野口建築事務所
Noguchi Architect & Associates



作・絵 シェル・シルヴァスタイン出版社 篠崎書林
  「むかし りんごのきがあって・・・かわいい ちびっこと なかよし。 まいにち ちびっこは やってきて きのはを あつめ かんむり こしらえて もりの おおさまきどり。・・」
 ちびっこは幹に登ったり、枝にぶらさがり、りんごを食べたりと木のことが大好き。だから木もとてもうれしかった。
 やがて子供は成長し、少女に恋をしたりしながら、しだいに木のことを忘れてしまう。
 久しぶりに訪ねてきた少年が、おこづかいをねだると、木はりんごの実を町でお金にするように勧めた。青年になって家が欲しいと言うと、枝をすべて与え家を建てさせた。そして大人になって船に乗って遠くへ行きたいと望むと、木は自分の幹を切らせて船を造らせたのだった。木は切り株だけになってしまった。「きは それで うれしかった・・・だけど それは ほんとかな。」

 シェル・シルヴァスタインの絵本 『おおきな木』 (原題 THE GIVING TREE 『与える木』)は、読み終えた後に深い印象を残す。りんごの実をかみ砕いて食べたつもりが、おなかの中でりんごの実がそのまま存在しているような、そんな気分だ。
 母親が子供に無垢(むく)の愛を与え続ける物語のようでもあるし、自然環境を傷め続ける人間のエゴを描いているようにも思える。

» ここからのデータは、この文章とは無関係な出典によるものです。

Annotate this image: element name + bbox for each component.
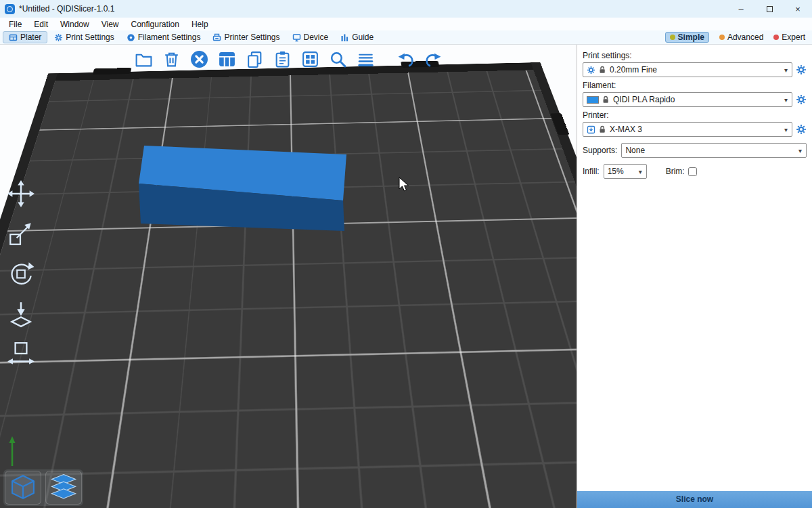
cut-tool-icon [7,339,35,368]
scale-tool-icon [7,219,35,248]
print-settings-gear-button[interactable] [796,64,807,75]
close-button[interactable]: × [784,0,812,18]
maximize-icon [767,6,773,12]
delete-all-icon [190,50,208,68]
redo-icon [424,50,443,68]
tab-print-settings[interactable]: Print Settings [49,32,119,43]
print-settings-combo[interactable]: 0.20mm Fine ▾ [583,62,792,77]
layer-height-button[interactable] [354,47,377,70]
tab-bar: Plater Print Settings Filament Settings … [0,30,812,45]
tab-label: Print Settings [66,33,114,42]
cut-tool-button[interactable] [5,339,37,368]
copy-button[interactable] [243,47,266,70]
printer-icon [212,33,221,42]
delete-icon [162,50,181,68]
menu-view[interactable]: View [95,20,125,29]
tab-filament-settings[interactable]: Filament Settings [121,32,206,43]
undo-icon [397,50,415,68]
minimize-button[interactable]: – [727,0,755,18]
filament-combo[interactable]: QIDI PLA Rapido ▾ [583,92,792,107]
infill-value: 15% [608,167,624,176]
tab-printer-settings[interactable]: Printer Settings [207,32,285,43]
chevron-down-icon: ▾ [784,66,789,74]
filament-color-swatch [587,96,599,104]
chevron-down-icon: ▾ [784,96,789,104]
mode-selector: Simple Advanced Expert [665,32,812,43]
menu-file[interactable]: File [3,20,28,29]
tab-plater[interactable]: Plater [3,31,47,43]
print-bed [0,69,577,508]
view-3d-button[interactable] [5,471,41,505]
view-layers-icon [48,473,79,503]
menu-help[interactable]: Help [185,20,215,29]
settings-sidebar: Print settings: 0.20mm Fine ▾ Filament: … [577,45,812,508]
supports-combo[interactable]: None ▾ [621,143,807,158]
move-tool-button[interactable] [5,179,37,209]
maximize-button[interactable] [755,0,784,18]
layer-height-icon [357,50,375,68]
bed-rim-right [531,62,577,508]
tab-label: Filament Settings [138,33,201,42]
viewport-3d[interactable] [0,45,577,508]
filament-spool-icon [127,33,135,42]
open-folder-icon [135,50,153,68]
scale-tool-button[interactable] [5,219,37,249]
view-mode-buttons [3,469,83,506]
simple-dot-icon [670,35,675,40]
search-button[interactable] [326,47,349,70]
print-settings-value: 0.20mm Fine [610,65,657,75]
gizmo-toolbar [5,179,37,368]
undo-button[interactable] [394,47,417,70]
rotate-tool-button[interactable] [5,259,37,289]
search-icon [329,50,347,68]
delete-button[interactable] [160,47,183,70]
app-logo-icon [5,4,15,14]
supports-label: Supports: [583,146,617,155]
printer-label: Printer: [583,110,807,120]
tab-label: Printer Settings [224,33,279,42]
advanced-dot-icon [719,35,725,40]
view-layers-button[interactable] [45,471,82,505]
slice-now-button[interactable]: Slice now [577,491,812,508]
mode-expert[interactable]: Expert [773,33,805,42]
tab-guide[interactable]: Guide [335,32,379,43]
menu-configuration[interactable]: Configuration [125,20,185,29]
supports-value: None [625,146,645,155]
paste-icon [273,50,292,68]
mode-label: Expert [782,33,805,42]
menu-window[interactable]: Window [54,20,95,29]
fill-bed-button[interactable] [298,47,321,70]
arrange-button[interactable] [215,47,238,70]
delete-all-button[interactable] [187,47,210,70]
arrange-icon [218,50,236,68]
printer-combo[interactable]: X-MAX 3 ▾ [583,122,792,137]
open-folder-button[interactable] [132,47,155,70]
chevron-down-icon: ▾ [784,126,789,133]
bed-wrap [0,45,577,508]
window-title: *Untitled - QIDISlicer-1.0.1 [19,4,114,14]
lock-icon [599,125,606,133]
menu-edit[interactable]: Edit [28,20,54,29]
printer-gear-button[interactable] [796,124,807,135]
mode-simple[interactable]: Simple [665,32,709,43]
redo-button[interactable] [422,47,445,70]
paste-button[interactable] [271,47,294,70]
filament-gear-button[interactable] [796,94,807,105]
plater-icon [9,33,18,42]
menu-bar: File Edit Window View Configuration Help [0,18,812,30]
fill-bed-icon [301,50,319,68]
brim-checkbox[interactable] [688,167,697,176]
copy-icon [246,50,264,68]
chevron-down-icon: ▾ [639,168,644,175]
rotate-tool-icon [7,259,35,288]
title-bar: *Untitled - QIDISlicer-1.0.1 – × [0,0,812,18]
place-on-face-tool-button[interactable] [5,299,37,329]
infill-label: Infill: [583,167,600,176]
gear-icon [54,33,63,42]
infill-combo[interactable]: 15% ▾ [604,164,647,179]
mode-advanced[interactable]: Advanced [719,33,763,42]
lock-icon [602,96,610,104]
tab-device[interactable]: Device [287,32,334,43]
lock-icon [599,66,606,74]
guide-bars-icon [340,33,349,42]
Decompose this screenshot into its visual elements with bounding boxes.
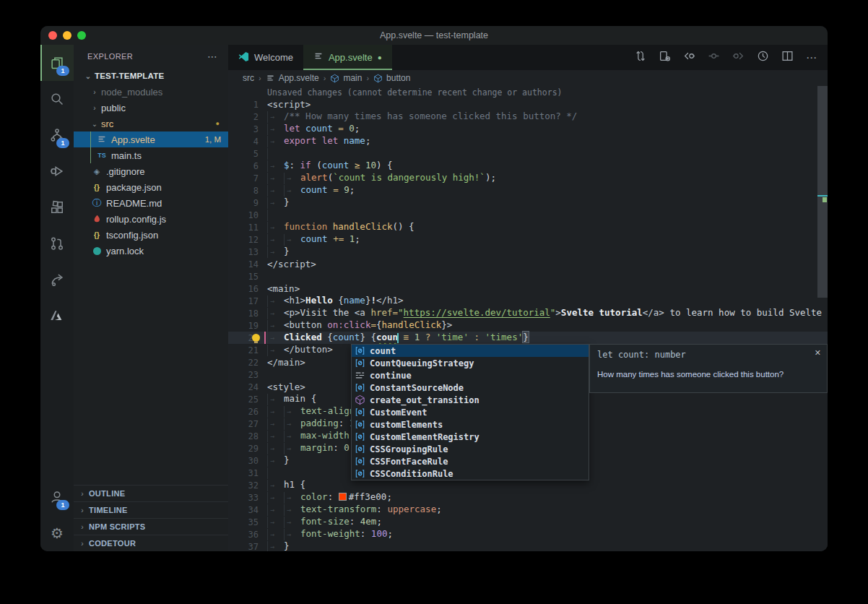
sidebar-section-timeline[interactable]: ›TIMELINE [74, 501, 228, 518]
line-number[interactable]: 33 [228, 493, 267, 503]
code-line-12[interactable]: 12count += 1; [228, 233, 828, 246]
activity-azure-button[interactable] [40, 298, 74, 334]
breadcrumb-item-button[interactable]: button [386, 73, 410, 83]
line-number[interactable]: 14 [228, 259, 267, 269]
explorer-more-actions-icon[interactable]: ⋯ [207, 51, 218, 62]
line-number[interactable]: 8 [228, 186, 267, 196]
code-line-5[interactable]: 5 [228, 147, 828, 160]
line-number[interactable]: 20 [228, 333, 267, 343]
tree-item-package-json[interactable]: {}package.json [74, 179, 228, 195]
close-icon[interactable]: ✕ [815, 348, 821, 358]
suggestion-CustomElementRegistry[interactable]: CustomElementRegistry [352, 431, 589, 443]
open-changes-button[interactable] [659, 50, 671, 65]
tree-item-app-svelte[interactable]: App.svelte1, M [74, 131, 228, 147]
tab-welcome[interactable]: Welcome [228, 45, 303, 70]
code-line-20[interactable]: 20Clicked {count} {coun ≡ 1 ? 'time' : '… [228, 332, 828, 344]
tree-item-gitignore[interactable]: ◈.gitignore [74, 163, 228, 179]
code-line-15[interactable]: 15 [228, 270, 828, 282]
line-number[interactable]: 31 [228, 468, 267, 478]
line-number[interactable]: 13 [228, 247, 267, 257]
line-number[interactable]: 1 [228, 100, 267, 110]
tree-item-node_modules[interactable]: ›node_modules [74, 84, 228, 100]
code-line-18[interactable]: 18<p>Visit the <a href="https://svelte.d… [228, 307, 828, 319]
line-number[interactable]: 21 [228, 345, 267, 355]
code-line-8[interactable]: 8count = 9; [228, 184, 828, 197]
line-number[interactable]: 18 [228, 309, 267, 319]
tree-item-public[interactable]: ›public [74, 100, 228, 116]
line-number[interactable]: 3 [228, 124, 267, 134]
suggestion-count[interactable]: count [352, 345, 589, 357]
code-line-1[interactable]: 1<script> [228, 98, 828, 111]
line-number[interactable]: 32 [228, 480, 267, 491]
code-line-34[interactable]: 34text-transform: uppercase; [228, 504, 828, 516]
line-number[interactable]: 16 [228, 284, 267, 294]
breadcrumb-item-src[interactable]: src [243, 73, 254, 83]
suggestion-CustomEvent[interactable]: CustomEvent [352, 406, 589, 418]
editor-scrollbar[interactable] [817, 86, 828, 551]
breadcrumb-item-main[interactable]: main [343, 73, 362, 83]
activity-extensions-button[interactable] [40, 189, 74, 225]
line-number[interactable]: 37 [228, 542, 267, 552]
code-line-2[interactable]: 2/** How many times has someone clicked … [228, 111, 828, 123]
activity-search-button[interactable] [40, 81, 74, 117]
line-number[interactable]: 22 [228, 358, 267, 368]
suggestion-create_out_transition[interactable]: create_out_transition [352, 394, 589, 406]
code-line-6[interactable]: 6$: if (count ≥ 10) { [228, 160, 828, 172]
code-line-10[interactable]: 10 [228, 209, 828, 221]
code-line-36[interactable]: 36font-weight: 100; [228, 528, 828, 540]
suggestion-continue[interactable]: continue [352, 369, 589, 381]
suggestion-CSSGroupingRule[interactable]: CSSGroupingRule [352, 443, 589, 455]
activity-github-pull-requests-button[interactable] [40, 225, 74, 262]
code-line-35[interactable]: 35font-size: 4em; [228, 516, 828, 528]
code-line-11[interactable]: 11function handleClick() { [228, 221, 828, 233]
code-line-4[interactable]: 4export let name; [228, 135, 828, 147]
line-number[interactable]: 15 [228, 272, 267, 282]
code-line-13[interactable]: 13} [228, 246, 828, 258]
line-number[interactable]: 9 [228, 198, 267, 208]
line-number[interactable]: 17 [228, 296, 267, 306]
code-line-33[interactable]: 33color: #ff3e00; [228, 491, 828, 504]
suggestion-ConstantSourceNode[interactable]: ConstantSourceNode [352, 381, 589, 394]
line-number[interactable]: 4 [228, 137, 267, 147]
activity-explorer-button[interactable]: 1 [40, 45, 74, 81]
more-actions-button[interactable]: ⋯ [806, 51, 817, 64]
previous-change-button[interactable] [683, 50, 695, 65]
code-line-32[interactable]: 32h1 { [228, 479, 828, 491]
code-line-17[interactable]: 17<h1>Hello {name}!</h1> [228, 295, 828, 307]
line-number[interactable]: 19 [228, 321, 267, 331]
line-number[interactable]: 24 [228, 382, 267, 392]
tree-item-yarn-lock[interactable]: yarn.lock [74, 243, 228, 259]
file-history-button[interactable] [757, 50, 769, 65]
split-editor-button[interactable] [781, 50, 794, 65]
sidebar-section-codetour[interactable]: ›CODETOUR [74, 535, 228, 551]
code-line-3[interactable]: 3let count = 0; [228, 123, 828, 135]
breadcrumb-item-app-svelte[interactable]: App.svelte [279, 73, 319, 83]
line-number[interactable]: 7 [228, 173, 267, 184]
line-number[interactable]: 10 [228, 210, 267, 220]
tree-item-tsconfig-json[interactable]: {}tsconfig.json [74, 227, 228, 243]
breadcrumb[interactable]: src›App.svelte›main›button [228, 70, 828, 86]
line-number[interactable]: 5 [228, 149, 267, 159]
line-number[interactable]: 36 [228, 530, 267, 540]
line-number[interactable]: 12 [228, 235, 267, 245]
lightbulb-icon[interactable] [252, 334, 260, 342]
tree-item-src[interactable]: ⌄src● [74, 116, 228, 131]
code-editor[interactable]: Unsaved changes (cannot determine recent… [228, 86, 828, 551]
tree-item-main-ts[interactable]: TSmain.ts [74, 147, 228, 163]
line-number[interactable]: 29 [228, 444, 267, 454]
tree-item-readme-md[interactable]: ⓘREADME.md [74, 195, 228, 211]
tree-item-rollup-config-js[interactable]: rollup.config.js [74, 211, 228, 227]
gitlens-compare-button[interactable] [634, 50, 646, 65]
sidebar-section-outline[interactable]: ›OUTLINE [74, 486, 228, 501]
suggestion-CSSConditionRule[interactable]: CSSConditionRule [352, 467, 589, 480]
code-line-9[interactable]: 9} [228, 197, 828, 209]
activity-source-control-button[interactable]: 1 [40, 117, 74, 153]
titlebar[interactable]: App.svelte — test-template [40, 26, 828, 45]
line-number[interactable]: 26 [228, 407, 267, 417]
line-number[interactable]: 30 [228, 456, 267, 466]
tree-root-test-template[interactable]: ⌄TEST-TEMPLATE [74, 68, 228, 84]
activity-settings-button[interactable]: ⚙ [40, 515, 74, 551]
line-number[interactable]: 11 [228, 223, 267, 233]
line-number[interactable]: 34 [228, 505, 267, 515]
activity-run-and-debug-button[interactable] [40, 153, 74, 189]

 長い年月がたって、老人となった男が木のもとに帰ってくる最後のシーンは、シルヴァスタインの絵の魅力があふれている。これ以上哀しく、また美しい物語はないのではないだろうか。
 10月16日、日邑ともゑさんの朗読とポルトガルギターデュオ “マリオネット”の演奏によって、神山森林公園の野外ステージでこの 『おおきな木』 が上演される。オリジナル曲を現在作曲中で、今回が初演である。
 前日の15日には、建築家の安藤忠雄氏の講演もある。紅葉の始まりかけた神山森林公園で開かれる「四国の森づくりシンポジウム」に、今年の秋をみつけに来られませんか。